Squeezed by rising living costs, a record number of Americans — nearly 1 in 2 — have fallen into poverty or are scraping by on earnings that classify them as low income.

Sheldon Danziger, a University of Michigan public policy professor who specializes in poverty, says "If Congress and the states make further cuts, we can expect the number of poor and low-income families to rise for the next several years."

Among those requesting emergency food assistance, 51 percent were in families, 26 percent were employed, 19 percent were elderly and 11 percent were homeless.

And we already know what to expect from the Republicans and their right-wing advocacy groups such as the Heritage Foundation (called "think tanks", but are more like lobbyists). They are all denying these statistics so as not to have taxes raised on millionaires and billionaires, which are now historically low. Tax Rates on from1862 to 2012.

Many formerly middle-class Americans are dropping below the low-income threshold — roughly $45,000 for a family of four — because of pay cuts, a forced reduction of work hours or a spouse or both losing their job.

About 97.3 million Americans fall into a low-income category and 49.1 million who already fallen below the poverty line and are counted as poor, number 146.4 million, or 48 percent of the U.S. population (10.2 million had been added just since the recession that began in late 2007).

Paychecks for low-income families are shrinking. The inflation-adjusted average earnings for the bottom 20 percent of families have fallen to just under $15,000 a year, and earnings for the next 20 percent have remained flat. In contrast, higher-income brackets had significant wage growth since 1979, with earnings for the top 5 percent of families climbing 64 percent to more than $313,000.

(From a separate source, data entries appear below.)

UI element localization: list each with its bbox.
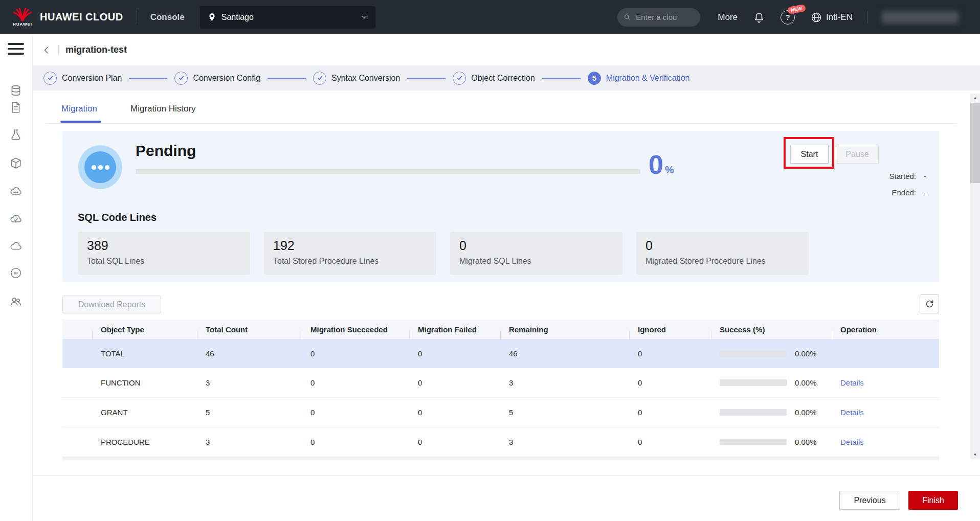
card-label: Migrated SQL Lines xyxy=(459,257,613,266)
vertical-scrollbar[interactable]: ▲ ▼ xyxy=(970,94,980,459)
success-bar xyxy=(720,379,787,386)
menu-toggle[interactable] xyxy=(8,43,24,58)
step-connector xyxy=(407,78,446,79)
cell-total-count: 3 xyxy=(197,378,302,387)
footer-divider xyxy=(32,475,980,475)
pause-button[interactable]: Pause xyxy=(836,145,879,164)
database-icon[interactable] xyxy=(9,84,23,97)
previous-button[interactable]: Previous xyxy=(839,491,900,510)
cell-failed: 0 xyxy=(409,349,500,358)
refresh-icon xyxy=(925,299,934,309)
user-group-icon[interactable] xyxy=(9,295,23,308)
step-check-icon xyxy=(313,72,326,85)
location-pin-icon xyxy=(207,12,217,22)
cell-succeeded: 0 xyxy=(302,378,409,387)
locale-label: Intl-EN xyxy=(826,12,853,22)
account-menu[interactable] xyxy=(882,11,959,24)
left-sidebar: IP xyxy=(0,34,33,521)
document-icon[interactable] xyxy=(9,101,23,114)
card-total-stored-procedure-lines: 192 Total Stored Procedure Lines xyxy=(264,232,436,275)
card-migrated-stored-procedure-lines: 0 Migrated Stored Procedure Lines xyxy=(636,232,809,275)
help-button[interactable]: ? NEW xyxy=(781,10,795,25)
search-input[interactable] xyxy=(635,12,694,22)
details-link[interactable]: Details xyxy=(840,438,864,446)
back-button[interactable] xyxy=(42,46,52,55)
bell-icon xyxy=(753,11,765,24)
download-reports-button[interactable]: Download Reports xyxy=(62,296,161,313)
status-title: Pending xyxy=(136,142,196,160)
tab-migration-history[interactable]: Migration History xyxy=(130,104,196,114)
success-percent: 0.00% xyxy=(795,378,817,387)
global-search[interactable] xyxy=(617,8,700,27)
divider xyxy=(58,45,59,55)
wizard-step-conversion-plan: Conversion Plan xyxy=(43,72,122,85)
header-total-count: Total Count xyxy=(197,325,302,334)
step-label: Object Correction xyxy=(471,74,535,83)
card-value: 389 xyxy=(87,238,241,253)
cloud-check-icon[interactable] xyxy=(9,212,23,225)
region-selector[interactable]: Santiago xyxy=(200,6,375,29)
scroll-up-arrow[interactable]: ▲ xyxy=(970,94,980,102)
tab-migration[interactable]: Migration xyxy=(61,104,97,114)
cloud-services-icon[interactable] xyxy=(9,185,23,198)
header-success-pct: Success (%) xyxy=(711,325,832,334)
globe-icon xyxy=(810,11,822,24)
breadcrumb-bar: migration-test xyxy=(32,34,980,65)
refresh-button[interactable] xyxy=(920,295,939,313)
pending-status-icon xyxy=(78,145,122,189)
page-title: migration-test xyxy=(65,44,127,55)
flask-icon[interactable] xyxy=(9,128,23,142)
language-selector[interactable]: Intl-EN xyxy=(810,11,853,24)
cell-success: 0.00% xyxy=(711,378,832,387)
more-menu[interactable]: More xyxy=(718,12,738,22)
table-cutoff-strip xyxy=(62,457,939,460)
wizard-step-syntax-conversion: Syntax Conversion xyxy=(313,72,400,85)
console-link[interactable]: Console xyxy=(150,12,185,22)
step-label: Syntax Conversion xyxy=(331,74,400,83)
details-link[interactable]: Details xyxy=(840,378,864,387)
sql-code-lines-heading: SQL Code Lines xyxy=(78,212,157,223)
card-migrated-sql-lines: 0 Migrated SQL Lines xyxy=(450,232,622,275)
active-tab-indicator xyxy=(60,121,101,123)
cell-remaining: 46 xyxy=(500,349,629,358)
wizard-step-migration-verification: 5 Migration & Verification xyxy=(588,72,690,85)
migration-status-panel: Pending 0 % Start Pause Started: - Ended… xyxy=(62,131,939,282)
cell-remaining: 5 xyxy=(500,408,629,417)
scroll-down-arrow[interactable]: ▼ xyxy=(970,450,980,459)
notifications-button[interactable] xyxy=(753,11,765,24)
cell-object-type: GRANT xyxy=(92,408,197,417)
cell-succeeded: 0 xyxy=(302,438,409,446)
ended-value: - xyxy=(921,188,926,197)
progress-value: 0 % xyxy=(649,151,674,178)
details-link[interactable]: Details xyxy=(840,408,864,417)
top-bar: HUAWEI HUAWEI CLOUD Console Santiago xyxy=(0,0,980,34)
card-value: 0 xyxy=(459,238,613,253)
cell-success: 0.00% xyxy=(711,438,832,446)
success-bar xyxy=(720,439,787,445)
huawei-cloud-console: HUAWEI HUAWEI CLOUD Console Santiago xyxy=(0,0,980,521)
elastic-ip-icon[interactable]: IP xyxy=(9,266,23,280)
card-label: Total Stored Procedure Lines xyxy=(273,257,427,266)
cell-object-type: TOTAL xyxy=(92,349,197,358)
region-label: Santiago xyxy=(221,13,254,22)
start-button[interactable]: Start xyxy=(790,145,829,164)
success-percent: 0.00% xyxy=(795,408,817,417)
divider xyxy=(137,11,137,24)
scrollbar-thumb[interactable] xyxy=(970,103,980,183)
step-label: Conversion Plan xyxy=(62,74,122,83)
package-icon[interactable] xyxy=(9,156,23,170)
progress-number: 0 xyxy=(649,151,663,178)
table-row-grant: GRANT 5 0 0 5 0 0.00% Details xyxy=(62,398,939,427)
cell-failed: 0 xyxy=(409,438,500,446)
progress-bar xyxy=(136,169,640,174)
cell-ignored: 0 xyxy=(629,378,711,387)
header-object-type: Object Type xyxy=(92,325,197,334)
chevron-down-icon xyxy=(361,13,368,21)
finish-button[interactable]: Finish xyxy=(908,491,958,510)
step-label: Migration & Verification xyxy=(606,74,690,83)
card-label: Total SQL Lines xyxy=(87,257,241,266)
huawei-flower-icon xyxy=(12,8,33,21)
cloud-icon[interactable] xyxy=(9,239,23,253)
huawei-logo: HUAWEI xyxy=(12,8,33,27)
table-row-procedure: PROCEDURE 3 0 0 3 0 0.00% Details xyxy=(62,427,939,457)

Fifty percent of U.S. workers earned less than $26,364 last year. Despite population growth, the number of Americans with jobs fell again last year, with total employment of just under 150.4 million — down from 150.9 million in 2009 and 155.4 million in 2008. In all, there were 5.2 million fewer jobs than in 2007, when the deep recession began, according to the IRS data.

Median compensation last year was just 66 percent of the average income, compared with nearly 72 percent in 1980.

Per capita income is total personal income divided by the total population. Median household income is the income of the "middle" household. When the household income distribution is arranged in order from lowest to highest, half of all incomes are below and half are above the median.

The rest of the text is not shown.